The Telecommunications Industry Association formally adopted the IS-95 standard based on Qualcomm's CDMA cellular technology in 1993. But someone still had to make the equipment.

"Back then, we were just a technology company, and we weren't happy or pleased that things weren't moving very fast," says Sulpizio. "We started to manufacture our own base stations in partnership with Nortel (NT). If it wasn't for that partnership, Sprint (FON) would not have launched, because Nortel was one of the first providers of base stations, along with Lucent and Motorola."

But infrastructure gear was only part of the problem.

"At the handset level, Qualcomm Personal Electronics (QPE), which we founded with Sony (SNE), was the first company to produce CDMA phones for Hong Kong, Korea, and North America," says Sulpizio. "If it weren't for that, CDMA would not have been launched in those countries."

Cdma Takes Off

After Qualcomm jump-started the market, Hong Kong's Hutchison Telecommunications, which was already operating both AMPS and GSM systems, launched the world's first commercial CDMA network in 1995. U.S. rollout began in 1996. In addition to Sprint PCS (PCS), U.S. CDMA operators included AirTouch Communications, Ameritech Cellular Services, Bell Atlantic Mobile (BEL), Cricket Communications, GTE Wireless (GTE) and PrimeCo Personal Communications.

The pivotal market was Korea, where promoting domestic manufacturers was a longstanding national priority. Companies such as Samsung and Hyundai saw CDMA as an opportunity to get in early on a hot new growing market, rather than go head-to-head with giant, entrenched GSM manufacturers such as Ericsson and Nokia (NOK). The Korean government mandated CDMA as a national standard, and commercial trials began in January 1995, with full commercial operation beginning a year later.

Fighting For The Future

As rapid as the growth of second-generation CDMA users and manufacturers has been, it could have been faster if not for the conflict over 3G standards and technologies.

CDMA has since spread throughout the rest of the Asia-Pacific region, operating or being deployed in Australia, Bangladesh, China, India, Indonesia, Japan, Mongolia, New Zealand, the Philippines, Singapore, Taiwan, and Thailand, according to the CDMA Development Group (CDG).

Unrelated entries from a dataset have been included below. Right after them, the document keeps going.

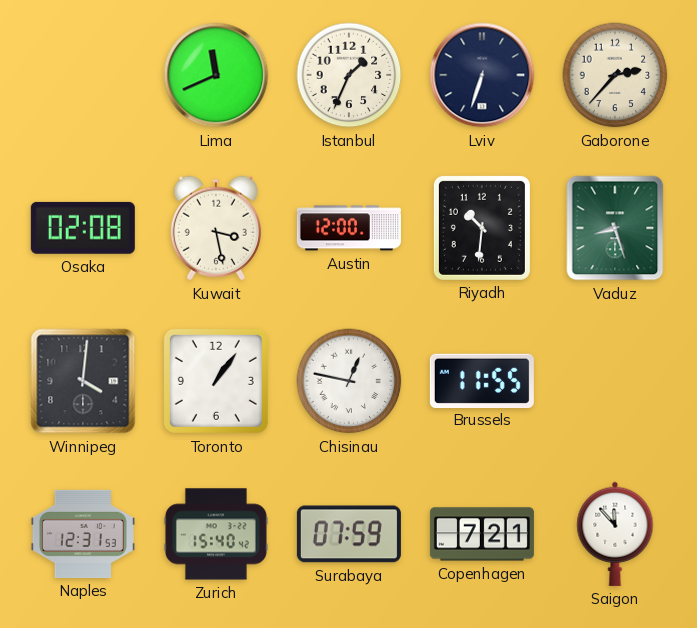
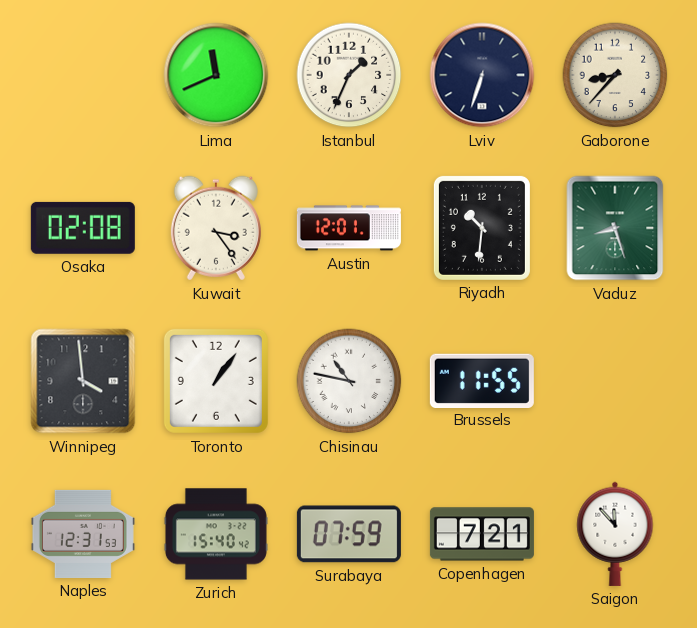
Gaborone: 2:37 -> 8:37
Kuwait: 3:28 -> 3:24
Austin: 12:00 -> 12:01
Winnipeg: 4:01 -> 3:59
Chisinau: 12:47 -> 10:47
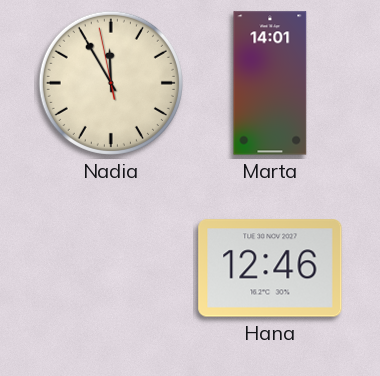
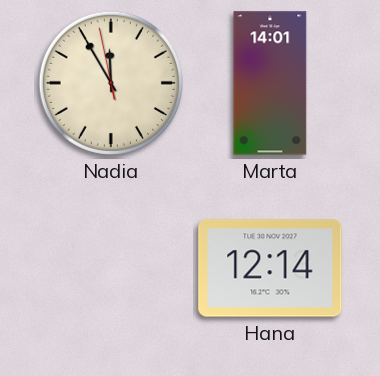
Hana: 12:46 -> 12:14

And growth is accelerating. The 50 million-plus global CDMA subscribers as of December 1999 represented an increase of 27 million over the previous year, CDG figures show. Thanks to Korea, the largest numbers were in the Asia-Pacific region, with 28 million subscribers, compared to 16.5 million in the United States and a mere half-million in Europe, the Middle East, and Africa combined.

In the fourth quarter of 1999, though, U.S. subscribers increased faster than in the Asia-Pacific region, both in number (3.6 million vs. 3.2 million) and percentage (28 percent vs. 13 percent). Caribbean and Latin American subscribers increased by 2.1 million, or 68 percent.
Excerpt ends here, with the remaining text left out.